See Randall v. The Zebra, 20 F. Cas. 241 (Cir. Ct.,
S.D.N.Y. 1861). The decision resulted from a collision between two ships
named the Planet and the Zebra off the southern point of
Hart Island. The owner of the Planet sued the Zebra in
libel. The Court below dismissed the action. The Circuit Court affirmed,
noting that there was evidence below supporting the proposition that the
two ships approached each other in nearly opposite directions. Thus, it
was not clear which ship was at fault.
The text of the decision appeared in the November 8, 1861 issue of the New
York Times. The text appears immediately below.
"Decisions in Admiralty on Appeal.
UNITED STATES CIRCUIT COURT.
Before Judge Nelson.
COLLISION - LOOKOUT.
J. Orlando Randall vs. The Sloop Zebra. -- NELSON, C. J.
-- The libel is filed in this case against the Zebra, to recover damages
for a collision off the southern point of Hart's Island, at the head of
the East River.
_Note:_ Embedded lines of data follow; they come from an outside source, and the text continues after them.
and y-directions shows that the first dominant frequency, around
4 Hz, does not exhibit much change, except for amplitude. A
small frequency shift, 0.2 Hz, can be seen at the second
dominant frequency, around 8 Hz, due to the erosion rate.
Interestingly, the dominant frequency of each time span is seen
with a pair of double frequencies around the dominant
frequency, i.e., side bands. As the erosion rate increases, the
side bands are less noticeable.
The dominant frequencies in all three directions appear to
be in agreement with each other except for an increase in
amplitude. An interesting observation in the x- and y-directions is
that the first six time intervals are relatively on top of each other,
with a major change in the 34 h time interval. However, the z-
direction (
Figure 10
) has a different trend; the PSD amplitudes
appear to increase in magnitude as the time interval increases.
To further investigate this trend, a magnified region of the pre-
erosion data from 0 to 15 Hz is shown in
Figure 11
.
Both vessels, the Planet and Zebra, were
bound for the eastward; the latter had come out of Cow Bay on the Long
Island shore, and was making her way to a point between City Island and
Hart's Island, on the opposite side of the river. The Planet had
passed City Island and the southern point of Hart's Island, making her way
into the Sound.
The wind was strong from the northwest, or a little north of northwest,
the Zebra close hauled to the wind, the Planet, perhaps,
two points free on the larboard, and the Zebra on the starboard
tack; and, while thus beating across the river, they came in contact, the
stem of the Zebra striking the starboard side of the Planet, some
twelve or fifteen feet from her stern.
It is claimed, on the part of the Planet, that the Zebra
was to the leeward, and that she was justified in the attempt to pass her
on her starboard side; and that the Zebra should have borne away,
and not kept her course till the collision happened. The Zebra
insists she was on the privileged tack, and was bound to keep her course,
and had a right to assume that the Planet would obey the rule of
navigation, bear away and pass on the larboard side. The Court below found
that the line of the two vessels was in nearly opposited directions, head
to head, and although there is some conflict in the evidence on this
point, we are inclined to think the weight of it is with the finding
below.
The truth of the case undoubtedly is, that the hands on board the
Planet did not see the other vessel after she came out of Cow Bay,
some half or three-quarters of a mile off, having been engaged in reefing
the mainsail preparatory to entering the Sound, notwithstanding the
strength of the wind. If they had seen her the collision could have been
easily avoided by falling away before the wind. And the same may also be
said of the hands on the Zebra, as they were engaged with the
chains preparatory to coming to anchor under the shelter of the islands
till the wind subsided. But we cannot say, if the Zebra had had a
lookout who could have seen the opposite vessel, her course could have
seen the opposite vessel, her course could have been properly changed;
for, if she had fallen away before the wind, and the collision had
occurred, the very manuever would have been decisive that she was in
fault. It is possible, if she had seen the Planet, that in the
pressure of impending danger she might have used her helm in a way to
avoid, or, at least, to have modified the blow; and this she would have
been bound to do, even if the other vessel was wholly in fault; but we
think this possible ability to relieve the other from her own fault in the
emergency, too slight a ground upon which to charge her with any portion
of the loss. The duty of the vessel without fault at the moment of
impending danger is an imperfect one, not capable of being reduced to any
fixed rules; and can only be entitled to weight or consideration in a case
where it is clearly shown that some movement had been omitted that might
have been adopted to avoid the catastrophe at the moment of its
occurrence.
The decree below affirmed.
For libelant, Mr. Stoughton and Jenness; for appellants, Mr. Morton."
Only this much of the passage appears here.